Access Control Conditions

ACCs act as pre-function modifiers for smart contracts, enabling complex, multi-factor authorization beyond simple owner checks.

• Examples: A multi-signature wallet that requires 3 of 5 designated signatures (M-of-N logic).
• Examples: A treasury contract that only allows withdrawals if a governance token vote passes and a timelock expires.
• Flexibility: Conditions can combine time locks, token thresholds, and outcomes from oracle data feeds.

ACCs enable dynamic NFTs whose metadata, artwork, or utility changes based on real-world conditions or user actions.

• Examples: An NFT character that gains new visual traits after its owner completes specific on-chain quests or achievements.
• Examples: A music NFT that unlocks bonus tracks only after the album reaches a certain sales milestone, verified by an oracle.
• State Management: The ACC evaluates the condition, and if met, triggers a contract call to update the NFT's state.

DAOs use ACCs to encode their governance rules directly into the protocol, ensuring transparent and automated enforcement.

• Examples: A proposal can only be created by members with a minimum voting power (e.g., 1% of governance tokens).
• Examples: Treasury funds are automatically released for payment upon the passing of a proposal and the satisfaction of pre-set conditions (e.g., a verified delivery milestone).
• Automation: This reduces reliance on manual, multi-sig interventions for routine governance actions.

ACCs power decentralized subscription models by checking for valid, unexpired payments on-chain before granting service access.

• Examples: A decentralized video streaming service that checks for an active subscription NFT in the user's wallet.
• Examples: A software-as-a-service (SaaS) dApp that grants API access keys only to wallets holding a valid monthly payment receipt token.
• Advantage: Eliminates centralized billing systems and allows for programmable, prorated, or tiered access models.

Access Control Conditions are logical rules, typically implemented as smart contract functions, that gate access to specific actions or resources based on dynamic, on-chain or off-chain data.
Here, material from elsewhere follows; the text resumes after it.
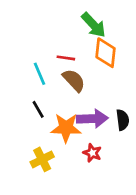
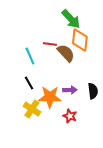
brown semicircle: (74, 80) -> (66, 53), moved
purple arrow: (92, 119) -> (70, 90), size x0.6
yellow cross: (42, 159) -> (32, 109), moved, turned -30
Their primary purpose is to enforce permissioned interactions without relying on a central administrator, enabling features like token-gated content, subscription services, and role-based governance.

• Key Function: A require statement or modifier that checks a condition before executing a function.
• Example: require(balanceOf(msg.sender) > 10, "Insufficient tokens");

Conditions can be based on a wide variety of verifiable states, creating flexible permission systems.
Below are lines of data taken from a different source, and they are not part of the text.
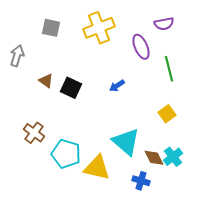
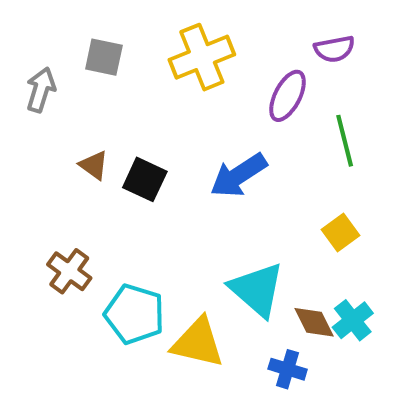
purple ellipse: (141, 47) -> (288, 96), turned 50
gray arrow: (17, 56) -> (41, 90), moved
blue arrow: (117, 86) -> (239, 175), size x1.8

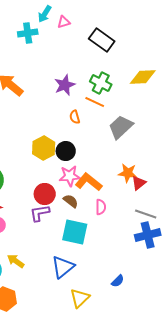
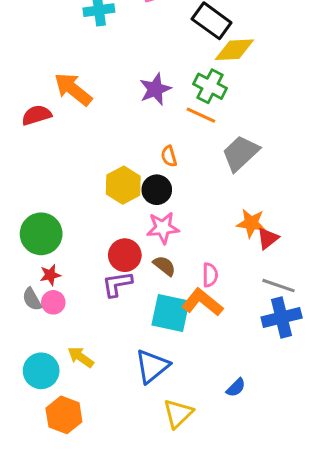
yellow diamond: (143, 77) -> (234, 50), moved
orange semicircle: (75, 117) -> (169, 156), moved
orange L-shape: (89, 182) -> (202, 302), moved

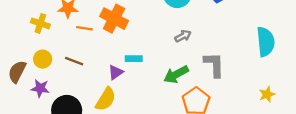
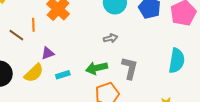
orange line: (84, 28) -> (33, 25), moved, turned 64
cyan rectangle: (134, 59) -> (63, 75), moved, turned -32

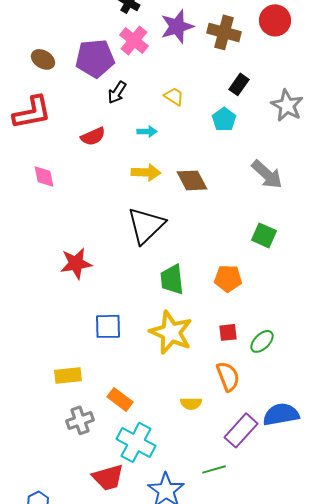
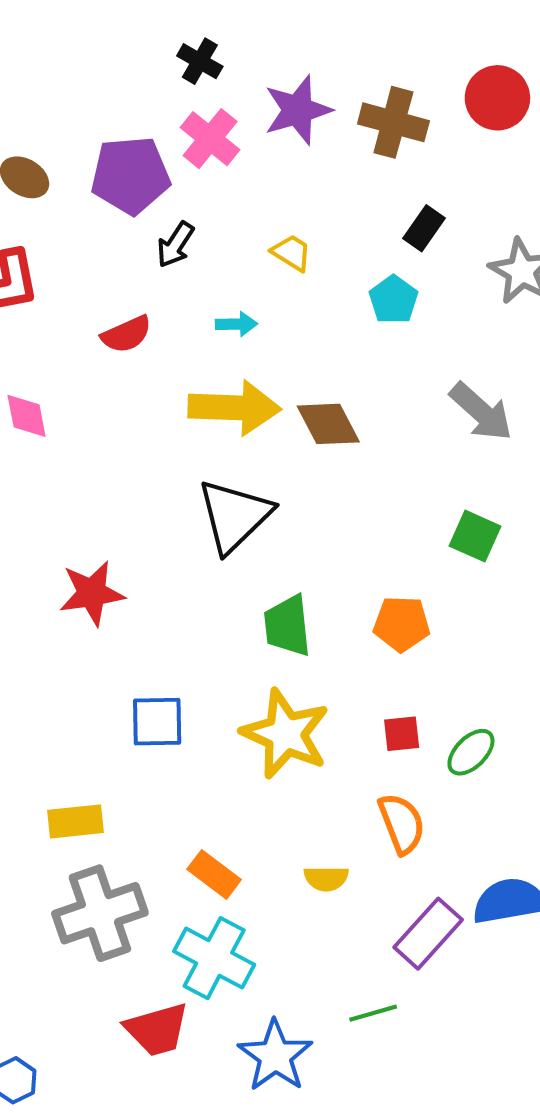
yellow arrow: (146, 172) -> (234, 408), size x1.5
orange rectangle: (120, 399) -> (214, 874), moved
gray cross: (80, 420) -> (100, 913), size x1.6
• Token-Based: Holding a minimum balance of a specific ERC-20, ERC-721 (NFT), or ERC-1155 token.
• Temporal: Granting access only before or after a specific block timestamp or number.
• Reputational/On-Chain History: Requiring a minimum number of transactions, a specific DAO voting record, or a positive credit score from a protocol like Chainscore.
• Composite/Boolean Logic: Combining multiple conditions using AND (&&), OR (||), and NOT (!) operators.

In Solidity, conditions are often enforced using function modifiers. A modifier is a reusable piece of code that can be attached to functions to check conditions before execution.

solidityCopy
modifier onlyHolder() {
    require(myToken.balanceOf(msg.sender) > 0, "Access denied");
    _;
}

function restrictedAction() public onlyHolder {
    // Function logic here
}

This pattern keeps access logic clean, modular, and auditable.
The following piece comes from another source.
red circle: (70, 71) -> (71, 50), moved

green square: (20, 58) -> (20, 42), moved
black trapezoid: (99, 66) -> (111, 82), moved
For gasless experiences or complex off-chain logic, conditions can be verified via cryptographically signed messages. A user signs a structured message (standardized by EIP-712) off-chain, and the smart contract verifies the signature and the message content.

• Use Case: Allowing a user to grant one-time access to a resource without paying gas, with the cost covered by a relayer.
• Process: 1) Backend creates permission criteria. 2) User signs message. 3) Relayer submits signature to contract. 4) Contract verifies and executes.

A sophisticated pattern for managing permissions for multiple actors, defined in standards like OpenZeppelin's AccessControl. Instead of checking token balances, it assigns bytes32 roles (e.g., DEFAULT_ADMIN_ROLE, MINTER_ROLE) to addresses.

• Hierarchy: Roles can be granted and revoked by addresses with the appropriate admin role.
• Granularity: Functions are protected by onlyRole(MINTER_ROLE) modifiers.
• Standard: This is the foundation for most DAO governance and multi-sig managed protocols.

Access Control Conditions are fundamental to modern Web3 applications.

• Token-Gated Communities: Unlocking Discord roles, forum access, or exclusive content based on NFT ownership.
• DeFi Vaults & Strategies: Limiting deposit/withdrawal functions to approved addresses or during specific time windows.
• Credentialing & Attestation: Using on-chain attestations (e.g., EAS - Ethereum Attestation Service) as a condition for access, proving a user has completed a task or holds a credential.
• Subscription NFTs: An NFT whose validity as an access pass is checked against a subscription expiration timestamp stored on-chain.